**Work required:** Print exactly the first lines of the records. Stop after the line containing "Plateformes spécialisées et", and leave every picture out.

Source records:
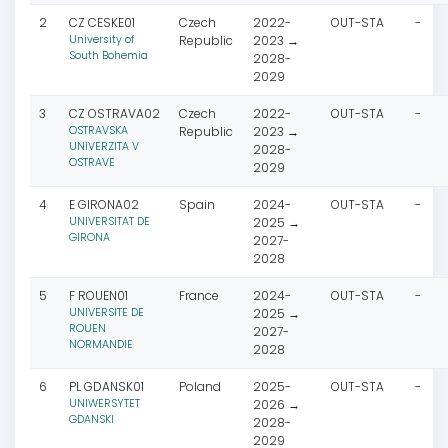
2
CZ CESKE01
Czech
2022-
OUT-STA
-
University of
Republic
2023 →
South Bohemia
2028-
2029
3
CZ OSTRAVA02
Czech
2022-
OUT-STA
-
OSTRAVSKA
Republic
2023 →
UNIVERZITA V
2028-
OSTRAVE
2029
4
E GIRONA02
Spain
2024-
OUT-STA
-
UNIVERSITAT DE
2025 →
GIRONA
2027-
2028
5
F ROUEN01
France
2024-
OUT-STA
-
UNIVERSITE DE
2025 →
ROUEN
2027-
NORMANDIE
2028
6
PL GDANSK01
Poland
2025-
OUT-STA
-
UNIWERSYTET
2026 →
GDANSKI
2028-
2029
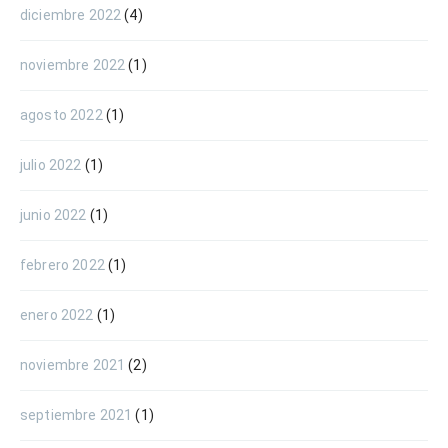
diciembre 2022
(4)
noviembre 2022
(1)
agosto 2022
(1)
julio 2022
(1)
junio 2022
(1)
febrero 2022
(1)
enero 2022
(1)
noviembre 2021
(2)
septiembre 2021
(1)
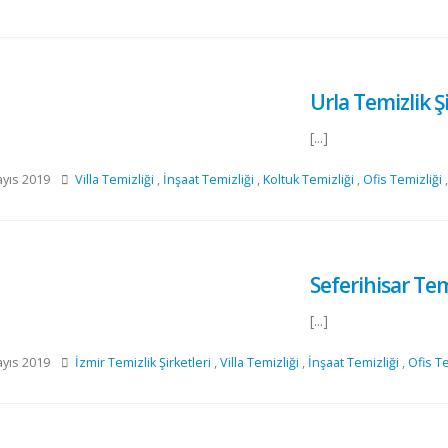
Urla Temizlik Şi
[...]
yıs 2019
Villa Temizliği
,
İnşaat Temizliği
,
Koltuk Temizliği
,
Ofis Temizliği
Seferihisar Temi
[...]
yıs 2019
İzmir Temizlik Şirketleri
,
Villa Temizliği
,
İnşaat Temizliği
,
Ofis Te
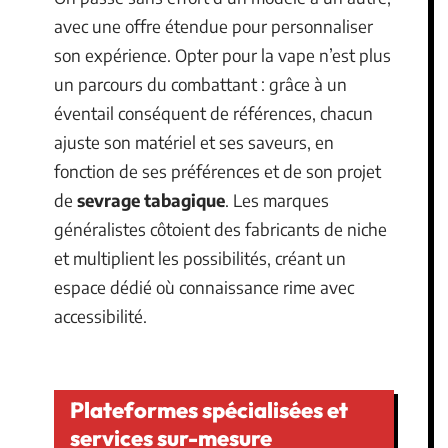
avec une offre étendue pour personnaliser
son expérience. Opter pour la vape n’est plus
un parcours du combattant : grâce à un
éventail conséquent de références, chacun
ajuste son matériel et ses saveurs, en
fonction de ses préférences et de son projet
de
sevrage tabagique
. Les marques
généralistes côtoient des fabricants de niche
et multiplient les possibilités, créant un
espace dédié où connaissance rime avec
accessibilité.
Plateformes spécialisées et
services sur-mesure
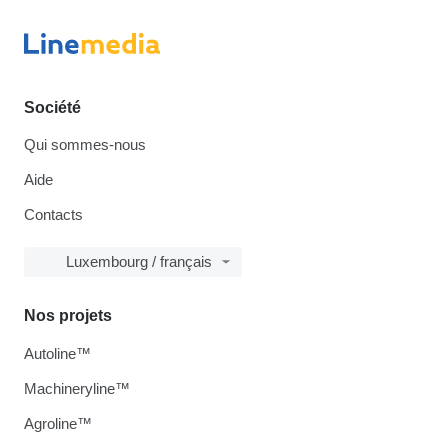
Société
Qui sommes-nous
Aide
Contacts
Luxembourg / français
Nos projets
Autoline™
Machineryline™
Agroline™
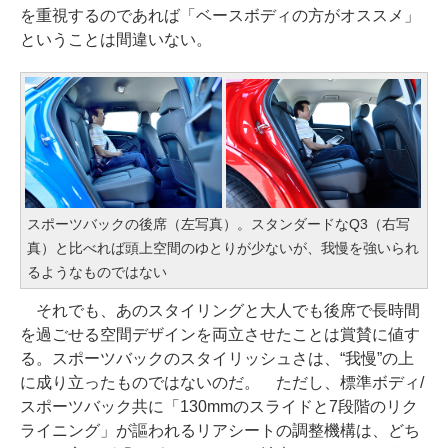
を重視するのであれば「ベースボディの方がオススメ」
ということは間違いない。
スポーツバックの後席（左写真）。スタンダードなQ3（右写
真）と比べれば頭上空間のゆとりが少ないが、我慢を強いられ
るようなものではない
それでも、あのスタイリングと大人でも後席で長時間
を過ごせる空間デザインを両立させたことは賞賛に値す
る。スポーツバックのスタイリッシュさは、“我慢”の上
に成り立ったものではないのだ。 ただし、標準ボディ/
スポーツバック共に「130mmのスライドと7段階のリク
ライニング」が謳われるリアシートの調整機構は、どち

**Output for this task:**
2
CZ CESKE01
Czech
2022-
OUT-STA
-
University of
Republic
2023 →
South Bohemia
2028-
2029
3
CZ OSTRAVA02
Czech
2022-
OUT-STA
-
OSTRAVSKA
Republic
2023 →
UNIVERZITA V
2028-
OSTRAVE
2029
4
E GIRONA02
Spain
2024-
OUT-STA
-
UNIVERSITAT DE
2025 →
GIRONA
2027-
2028
5
F ROUEN01
France
2024-
OUT-STA
-
UNIVERSITE DE
2025 →
ROUEN
2027-
NORMANDIE
2028
6
PL GDANSK01
Poland
2025-
OUT-STA
-
UNIWERSYTET
2026 →
GDANSKI
2028-
2029
diciembre 2022
(4)
noviembre 2022
(1)
agosto 2022
(1)
julio 2022
(1)
junio 2022
(1)
febrero 2022
(1)
enero 2022
(1)
noviembre 2021
(2)
septiembre 2021
(1)
Urla Temizlik Şi
[...]
yıs 2019
Villa Temizliği
,
İnşaat Temizliği
,
Koltuk Temizliği
,
Ofis Temizliği
Seferihisar Temi
[...]
yıs 2019
İzmir Temizlik Şirketleri
,
Villa Temizliği
,
İnşaat Temizliği
,
Ofis Te
avec une offre étendue pour personnaliser
son expérience. Opter pour la vape n’est plus
un parcours du combattant : grâce à un
éventail conséquent de références, chacun
ajuste son matériel et ses saveurs, en
fonction de ses préférences et de son projet
de
sevrage tabagique
. Les marques
généralistes côtoient des fabricants de niche
et multiplient les possibilités, créant un
espace dédié où connaissance rime avec
accessibilité.
Plateformes spécialisées et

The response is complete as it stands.